+++ Data provided +++

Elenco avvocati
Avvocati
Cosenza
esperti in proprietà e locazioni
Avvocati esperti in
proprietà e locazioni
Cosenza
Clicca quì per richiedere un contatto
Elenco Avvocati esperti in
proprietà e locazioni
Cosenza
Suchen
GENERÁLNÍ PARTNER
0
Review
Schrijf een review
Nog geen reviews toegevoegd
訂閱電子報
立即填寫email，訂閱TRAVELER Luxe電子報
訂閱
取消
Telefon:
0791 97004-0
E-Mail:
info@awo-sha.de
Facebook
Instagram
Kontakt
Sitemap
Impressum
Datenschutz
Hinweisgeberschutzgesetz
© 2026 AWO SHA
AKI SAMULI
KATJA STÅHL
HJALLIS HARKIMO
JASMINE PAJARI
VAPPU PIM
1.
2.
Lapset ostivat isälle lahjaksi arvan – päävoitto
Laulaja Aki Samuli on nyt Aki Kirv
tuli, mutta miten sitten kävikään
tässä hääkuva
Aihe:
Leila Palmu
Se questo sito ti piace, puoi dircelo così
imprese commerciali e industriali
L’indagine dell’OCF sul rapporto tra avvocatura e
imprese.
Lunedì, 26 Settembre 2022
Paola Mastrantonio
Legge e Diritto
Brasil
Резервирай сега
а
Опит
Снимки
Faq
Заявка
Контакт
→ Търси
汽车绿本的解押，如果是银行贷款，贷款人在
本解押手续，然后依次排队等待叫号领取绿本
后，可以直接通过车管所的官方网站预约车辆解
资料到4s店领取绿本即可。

+++
+++ Data provided +++

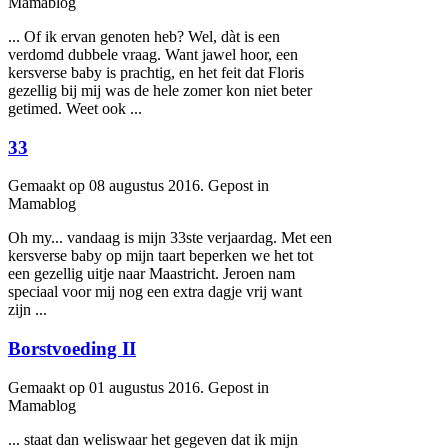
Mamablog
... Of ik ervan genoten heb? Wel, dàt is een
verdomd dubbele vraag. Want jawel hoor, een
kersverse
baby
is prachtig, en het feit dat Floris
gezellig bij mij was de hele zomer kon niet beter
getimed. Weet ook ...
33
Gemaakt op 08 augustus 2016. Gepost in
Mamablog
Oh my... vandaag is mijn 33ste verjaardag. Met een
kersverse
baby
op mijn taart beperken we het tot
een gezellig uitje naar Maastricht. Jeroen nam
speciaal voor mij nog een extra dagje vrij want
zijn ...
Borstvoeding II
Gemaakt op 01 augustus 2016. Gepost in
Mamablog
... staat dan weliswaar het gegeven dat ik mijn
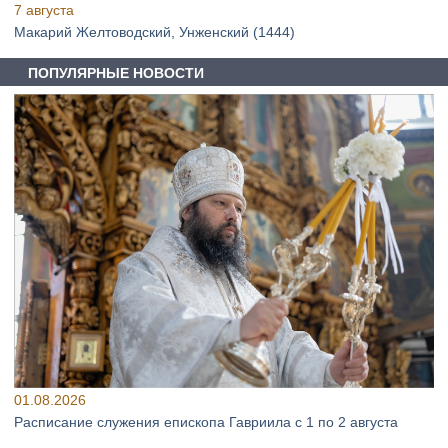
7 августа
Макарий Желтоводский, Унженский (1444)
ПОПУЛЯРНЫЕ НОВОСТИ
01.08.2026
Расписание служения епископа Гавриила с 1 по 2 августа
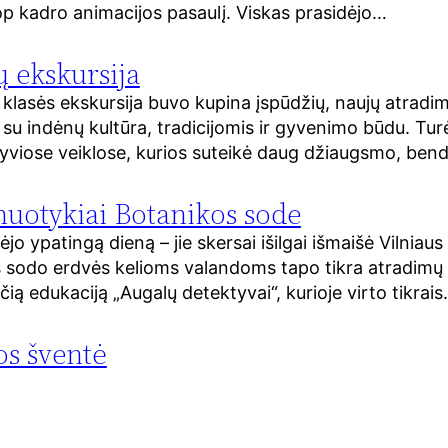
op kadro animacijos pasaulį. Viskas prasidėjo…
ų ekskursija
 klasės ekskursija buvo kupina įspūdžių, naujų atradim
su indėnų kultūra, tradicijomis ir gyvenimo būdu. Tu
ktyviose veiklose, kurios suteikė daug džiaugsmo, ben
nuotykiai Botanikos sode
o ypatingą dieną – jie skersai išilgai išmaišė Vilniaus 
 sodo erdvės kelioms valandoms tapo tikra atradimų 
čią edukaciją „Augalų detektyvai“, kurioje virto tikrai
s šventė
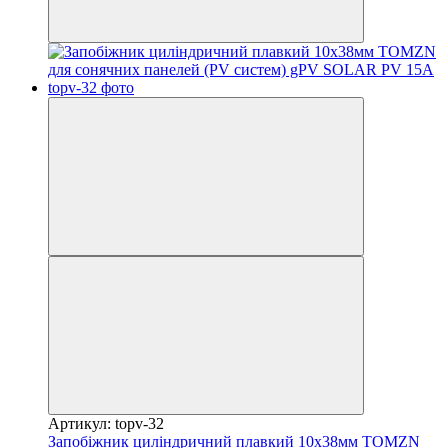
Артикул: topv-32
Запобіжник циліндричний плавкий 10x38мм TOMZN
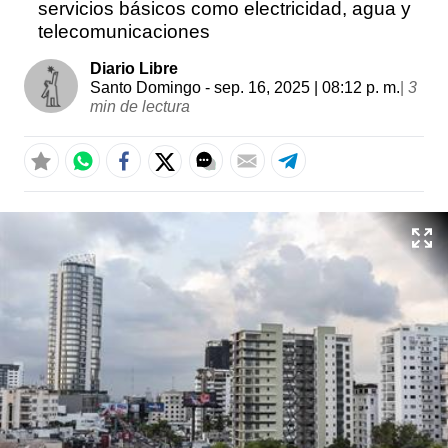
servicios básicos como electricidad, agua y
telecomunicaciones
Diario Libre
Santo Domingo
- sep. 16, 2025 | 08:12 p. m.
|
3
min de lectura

+++
+++ Data provided +++

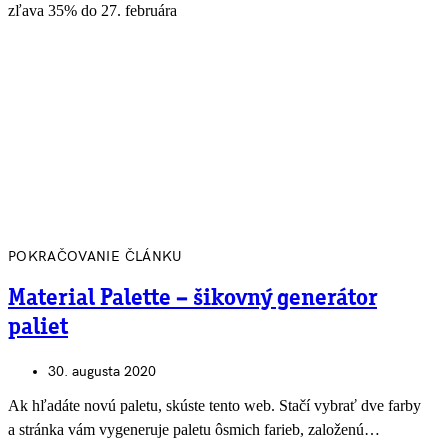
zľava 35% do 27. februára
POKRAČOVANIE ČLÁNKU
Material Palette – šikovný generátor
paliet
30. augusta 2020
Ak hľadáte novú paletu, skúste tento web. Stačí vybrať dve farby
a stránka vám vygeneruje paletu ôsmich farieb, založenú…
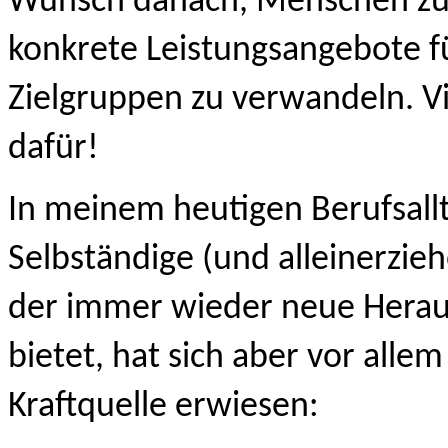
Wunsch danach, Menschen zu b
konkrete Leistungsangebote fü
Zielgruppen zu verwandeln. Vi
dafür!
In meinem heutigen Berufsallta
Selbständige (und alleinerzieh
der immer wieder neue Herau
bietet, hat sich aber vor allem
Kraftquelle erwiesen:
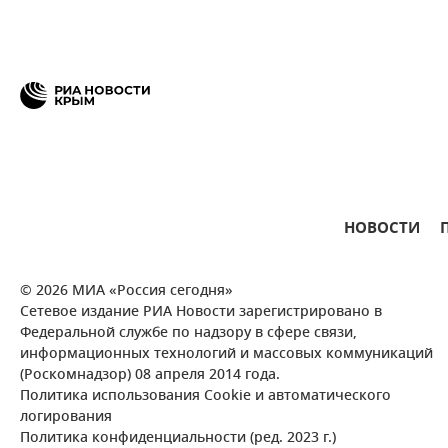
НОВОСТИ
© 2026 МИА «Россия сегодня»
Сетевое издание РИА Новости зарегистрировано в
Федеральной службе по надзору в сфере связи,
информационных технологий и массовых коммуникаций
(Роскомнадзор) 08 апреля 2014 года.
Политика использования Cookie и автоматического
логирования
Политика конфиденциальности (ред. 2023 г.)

+++

Across all the entries above, count each line that has the word "ekskursija" in it, and give only the count.

2